Question

Prove that the angle subtended by an arc at the centre is double the angle subtended by it at any point on the remaining part of the circle.

Answer 1

Theorem: The angle subtended by an arc at the centre is double the angle subtended by it at any point on the remaining part of the circle.

Given: Arc AB of a circle with centre O, subtending $\angle$AOB at the centre and $\angle$APB at a point P on the remaining part of the cirlce.

To prove: $\angle$AOB = 2$\angle$APB

In the given condition, clearly we have three cases:
Case I: Arc AB is a minor arc
Case II: Arc AB is a semicircle
Case III: Arc AB is a major arc

Construction: Join PO and produce it to a point Q.


Proof:

In $∆$AOP, $\angle$AOQ is an exterior angle
As, an exterior angle is equal to the sum of the interior opposite angles.
So, $\angle$AOQ = $\angle$APO + $\angle$PAO .....(i)

Also, AO = PO (Radii)
So, $\angle$APO = $\angle$PAO (Angles opposite to equal sides are equal) .....(ii)

From (i) and (ii), we get
$\angle$AOQ = $\angle$APO + $\angle$APO
$\Rightarrow$$\angle$AOQ = 2$\angle$APO .....(iii)

Similalry,
In $∆$BOP, $\angle$BOQ is an exterior angle
As, an exterior angle is equal to the sum of the interior opposite angles.
So, $\angle$BOQ = $\angle$BPO + $\angle$PBO .....(iv)

Also, BO = PO (Radii)
So, $\angle$BPO = $\angle$PBO (Angles opposite to equal sides are equal) .....(v)

From (iv) and (v), we get
$\angle$BOQ = $\angle$BPO + $\angle$BPO
$\Rightarrow$$\angle$BOQ = 2$\angle$BPO .....(vi)

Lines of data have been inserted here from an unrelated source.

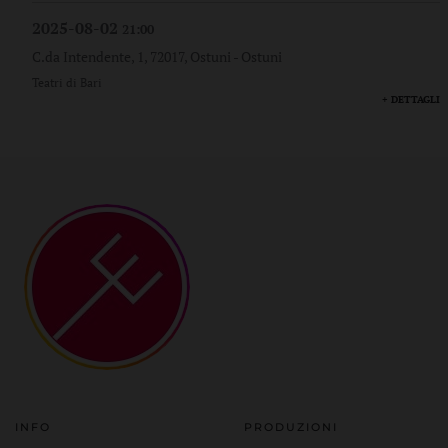
2025-08-02
21:00
C.da Intendente, 1, 72017, Ostuni
-
Ostuni
Teatri di Bari
+ DETTAGLI
INFO
PRODUZIONI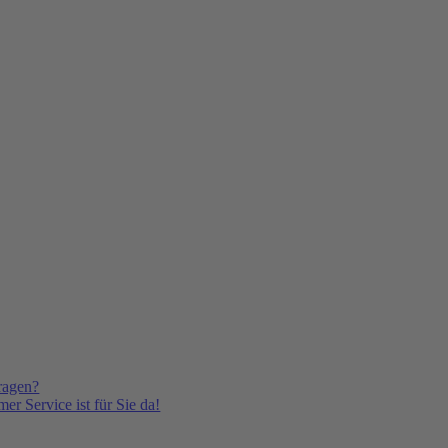
ragen?
er Service ist für Sie da!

Adding (iii) and (vi), we get
$\angle$AOQ + $\angle$BOQ = 2$\angle$APO + 2$\angle$BPO
$\Rightarrow$$\angle$AOB = 2($\angle$APO + $\angle$BPO)
So, $\angle$AOB = 2$\angle$APB

Note: In Case III, where AB is a major arc, $\angle$AOB is replaced by reflex $\angle$AOB.
So, reflex $\angle$AOB = 2$\angle$APB